■ Task material
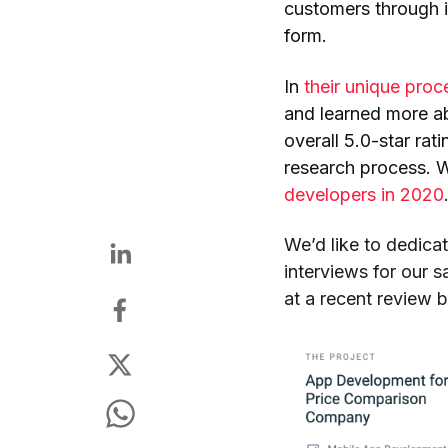
customers through 
form.
In
their unique proc
and learned more ab
overall 5.0-star rat
research process. W
developers in 2020
We’d like to dedicat
interviews for our 
at a recent review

■ Task to complete
Return every line of the listing exactly, leaving its pictures behind.

■ Solution to this problem
customers through 
form.
In
their unique proc
and learned more ab
overall 5.0-star rat
research process. W
developers in 2020
We’d like to dedicat
interviews for our 
at a recent review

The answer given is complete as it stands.